By Debbie Stevenson

Killeen Daily Herald

FORT HOOD – The Army's largest post can expect a tight garrison budget through the fiscal year, while grappling with with spiraling war costs and a costly reorganization effort, a garrison command spokesman said.

"We can expect funding to be very tight for the foreseeable future and garrison commanders will be challenged to manage the funding they receive," said Ned Christensen, spokesman for the Army's Installation Management Agency in Washington.

"The Army is at war and is simultaneously carrying out the most extensive transformation since the 1930s," he said in an e-mail exchange. "So, installation management might require some modification of services for the short term, but we will continue to provide critical services for our soldiers, their families, and our work force."

Fort Hood hit a speed bump in its garrison operations last month as funds ran out to pay bills. Christensen said the problem was a "cash-flow" problem and had been fixed.

At the heart of the problem has been the decision by the White House to pay for the Iraq war through supplemental funding bills. That has forced the Pentagon to channel existing money, such as garrison funds, to the war effort until each supplemental measure is passed in Congress.

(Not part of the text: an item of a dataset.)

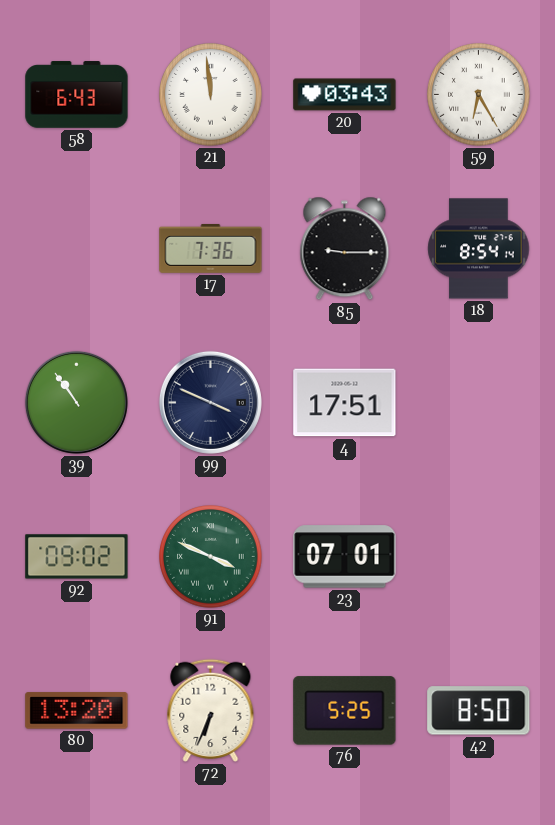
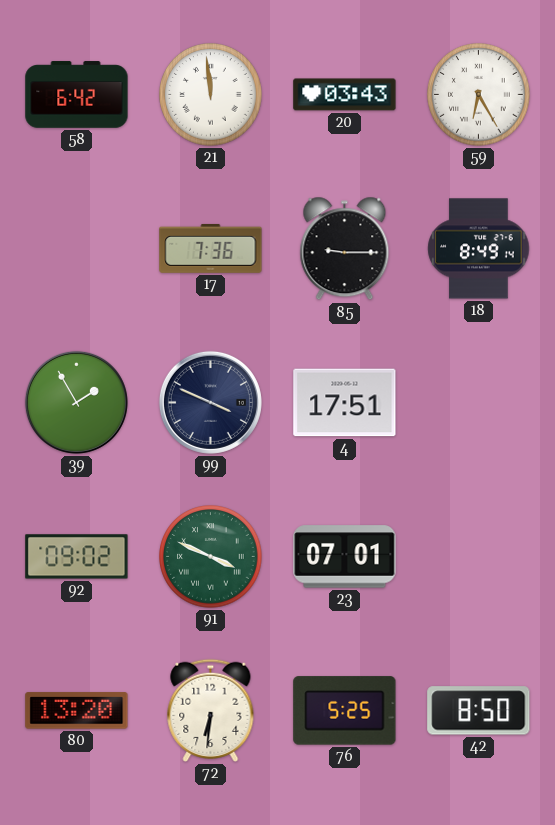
58: 6:43 -> 6:42
18: 8:54 -> 8:49
39: 10:54 -> 1:55
72: 6:34 -> 6:31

The latest bill, a $92.2 billion request by President Bush that also includes money for hurricane rebuilding on the Gulf Coast, is facing a showdown in Congress after senators on May 4 passed a measure that tacked on an extra $14 billion in projects.

Bush has threatened to veto any bill that exceeds his request. House leaders also condemned the Senate version as "dead on arrival," as soon as it passed, promising to take a hard line during talks with the Senate.

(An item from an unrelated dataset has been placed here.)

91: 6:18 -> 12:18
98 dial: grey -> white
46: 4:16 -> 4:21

"It is my hope that the House and Senate will resolve supplemental differences in the coming days so the military can receive the funds they need," said Fort Hood's congressman, U.S. Rep. John Carter, R-Round Rock, in an e-mailed statement about the issue.

Until a deal can be reached, Christensen said Fort Hood's $241 million garrison budget target for the fiscal year to pay for operations and facilities maintenance will be allocated on a monthly basis.

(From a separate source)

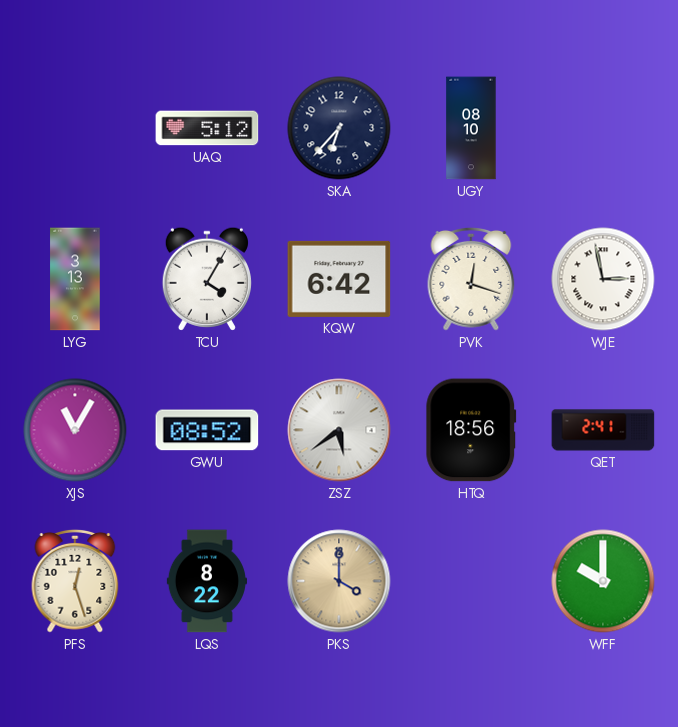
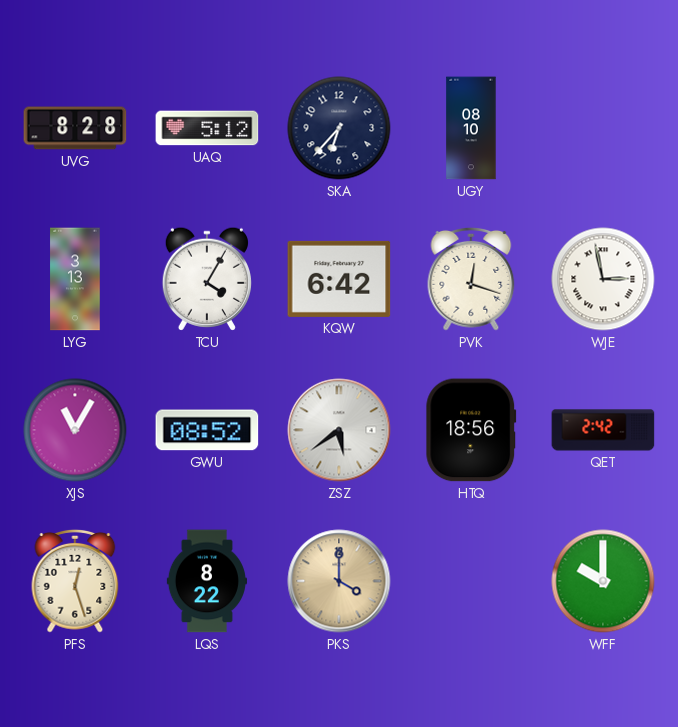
UVG: none -> 8:28
QET: 2:41 -> 2:42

"We will support our senior mission commanders to the greatest extent our funding allows," Christensen said.

The budget uncertainty also will not affect Fort Hood's ability to recover from damages caused by severe weather this spring or during the approaching hurricane season, if it occurs, Christensen said.

"In the event buildings are damaged by severe weather or other catastrophe, IMA maintains a storm damage reserve fund," Christensen said.

"If damage should exceed the reserve fund, if Congress doesn't appropriate relief funds, IMA must find the funding or close or demolish the facility," Christensen said.